As bactérias estreptocócicas são altamente contagiosas. E, tal como as da Covid-19, as infeções são transmitidas por gotículas, por exemplo, através da tosse ou espirro, e do contato físico. A bactéria também pode infectar pacientes através de feridas nas mãos e nos pés. A maioria das pessoas com infecção por estreptococos não desenvolve sintomas. Mas nos raros casos em que a bactéria atinge a corrente sanguínea, os músculos e os pulmões, os sintomas podem rapidamente tornar-se graves, causando pressão arterial baixa, falência de múltiplos órgãos e até a morte, dizem as autoridades.
O tratamento imediato envolve o uso de antibióticos. Mas complicações graves exigem a remoção do tecido infectado. É por isso que a Síndrome do Choque Tóxico Estreptocócico às vezes é apelidada de “doença carnívora”. Reagindo à crise, Keizo Takemi, ministro da Saúde do Japão, disse aos jornalistas que, embora a causa exata por trás do aumento de STSS seja desconhecida, está provavelmente relacionada com a volta das doenças respiratórias depois de o Japão ter entrado numa fase pós-pandemia na primavera passada.
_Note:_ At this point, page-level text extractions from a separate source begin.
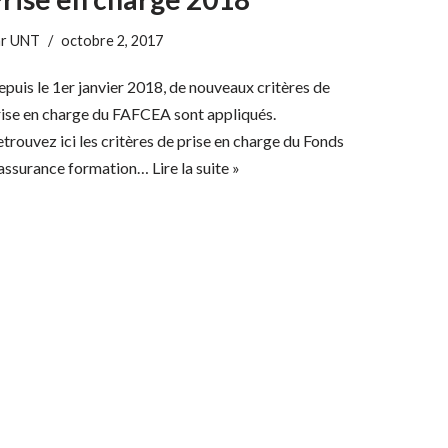
ar
UNT
octobre 2, 2017
puis le 1er janvier 2018, de nouveaux critères de
rise en charge du FAFCEA sont appliqués.
trouvez ici les critères de prise en charge du Fonds
’assurance formation…
Lire la suite »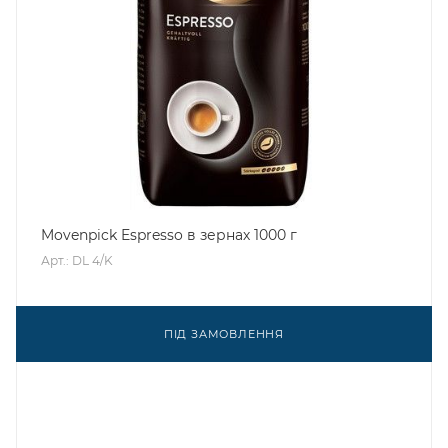
Movenpick Espresso в зернах 1000 г
Арт.: DL 4/K
ПІД ЗАМОВЛЕННЯ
Ken Kikuchi, professor de doenças infecciosas na Universidade Médica Feminina de Tóquio, concorda. Em declarações ao The Guardian, ele expressou preocupação com o aumento exponencial este ano no número de pacientes com infecções estreptocócicas invasivas graves. Ele também é da opinião que a reclassificação da Covid-19 foi o fator mais importante por trás do aumento das infecções por Streptococcus pyogenes. O professor Kikuchi acredita que mais de 50% dos japoneses foram infectados pelo SARS-CoV-2, o vírus que causa o Covid-19. Estas mesmas pessoas são especialmente vulneráveis à STSS.”O estado imunológico das pessoas após a recuperação da Covid-19 pode alterar a sua suscetibilidade a alguns microrganismos. Precisamos esclarecer o ciclo de infecção das doenças estreptocócicas pyogenes invasivas graves e controlá-las imediatamente”, disse Kikuchi ao The Guardian.
À medida que se combate mais casos da doença bacteriana que danifica os tecidos, o governo japonês solicita seus cidadãos a tomarem as mesmas precauções básicas de higiene contra o estreptococo A que se tornaram parte da vida cotidiana durante a pandemia do coronavírus.